START Data records

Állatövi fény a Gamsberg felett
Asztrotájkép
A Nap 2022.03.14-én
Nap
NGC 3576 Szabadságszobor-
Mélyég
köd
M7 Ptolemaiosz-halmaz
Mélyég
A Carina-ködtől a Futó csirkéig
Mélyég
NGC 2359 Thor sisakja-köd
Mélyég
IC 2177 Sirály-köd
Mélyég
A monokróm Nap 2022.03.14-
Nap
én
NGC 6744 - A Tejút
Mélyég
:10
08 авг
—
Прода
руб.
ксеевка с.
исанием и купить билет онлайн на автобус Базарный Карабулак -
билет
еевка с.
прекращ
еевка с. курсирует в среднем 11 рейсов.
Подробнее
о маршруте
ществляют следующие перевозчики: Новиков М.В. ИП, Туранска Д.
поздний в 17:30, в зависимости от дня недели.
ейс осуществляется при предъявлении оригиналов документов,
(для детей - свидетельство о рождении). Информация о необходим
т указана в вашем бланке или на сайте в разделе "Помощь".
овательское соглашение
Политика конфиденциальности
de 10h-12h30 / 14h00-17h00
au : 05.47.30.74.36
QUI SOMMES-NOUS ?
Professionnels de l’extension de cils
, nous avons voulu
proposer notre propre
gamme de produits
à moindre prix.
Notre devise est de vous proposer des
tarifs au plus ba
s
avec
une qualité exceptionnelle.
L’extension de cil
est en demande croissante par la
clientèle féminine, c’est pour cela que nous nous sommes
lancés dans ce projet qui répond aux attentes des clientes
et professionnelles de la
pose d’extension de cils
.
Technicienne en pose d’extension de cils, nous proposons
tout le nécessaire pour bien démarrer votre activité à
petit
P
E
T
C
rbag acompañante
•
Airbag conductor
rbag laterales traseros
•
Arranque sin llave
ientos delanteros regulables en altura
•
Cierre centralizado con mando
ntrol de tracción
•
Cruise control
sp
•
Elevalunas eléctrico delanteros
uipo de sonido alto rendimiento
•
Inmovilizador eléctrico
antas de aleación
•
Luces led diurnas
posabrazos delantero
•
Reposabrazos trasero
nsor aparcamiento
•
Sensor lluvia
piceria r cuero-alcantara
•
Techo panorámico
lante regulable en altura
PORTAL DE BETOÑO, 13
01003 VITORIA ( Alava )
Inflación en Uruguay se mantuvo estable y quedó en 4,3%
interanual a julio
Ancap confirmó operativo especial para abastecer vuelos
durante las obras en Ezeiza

END Data records
START Data records

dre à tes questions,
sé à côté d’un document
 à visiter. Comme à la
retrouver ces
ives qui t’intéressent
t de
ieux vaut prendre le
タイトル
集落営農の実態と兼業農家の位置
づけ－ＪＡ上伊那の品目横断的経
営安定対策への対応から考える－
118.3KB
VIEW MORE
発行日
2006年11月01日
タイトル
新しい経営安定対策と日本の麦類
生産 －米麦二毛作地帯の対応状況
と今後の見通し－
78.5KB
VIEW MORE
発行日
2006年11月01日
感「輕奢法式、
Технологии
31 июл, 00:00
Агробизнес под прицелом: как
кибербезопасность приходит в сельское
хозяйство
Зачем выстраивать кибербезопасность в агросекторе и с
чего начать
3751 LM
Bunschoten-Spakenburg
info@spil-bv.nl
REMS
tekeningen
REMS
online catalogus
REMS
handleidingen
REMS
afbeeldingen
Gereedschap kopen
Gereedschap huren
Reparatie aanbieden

END Data records
START Data records

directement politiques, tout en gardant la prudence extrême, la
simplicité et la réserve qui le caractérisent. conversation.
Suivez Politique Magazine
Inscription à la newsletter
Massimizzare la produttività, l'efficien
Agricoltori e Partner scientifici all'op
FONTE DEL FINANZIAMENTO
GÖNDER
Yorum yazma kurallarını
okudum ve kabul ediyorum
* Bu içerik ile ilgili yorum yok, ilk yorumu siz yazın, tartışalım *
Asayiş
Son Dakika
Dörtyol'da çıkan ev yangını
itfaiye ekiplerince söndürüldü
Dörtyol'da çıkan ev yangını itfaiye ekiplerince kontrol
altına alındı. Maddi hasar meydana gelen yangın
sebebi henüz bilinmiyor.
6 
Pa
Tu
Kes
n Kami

END Data records

*Assignment:* The range runs from the line above containing "Luces led diurnas" to the line containing "durante las obras en Ezeiza", inclusive. Restate those lines word for word and no others.

*Your response:*
Luces led diurnas
posabrazos delantero
•
Reposabrazos trasero
nsor aparcamiento
•
Sensor lluvia
piceria r cuero-alcantara
•
Techo panorámico
lante regulable en altura
PORTAL DE BETOÑO, 13
01003 VITORIA ( Alava )
Inflación en Uruguay se mantuvo estable y quedó en 4,3%
interanual a julio
Ancap confirmó operativo especial para abastecer vuelos
durante las obras en Ezeiza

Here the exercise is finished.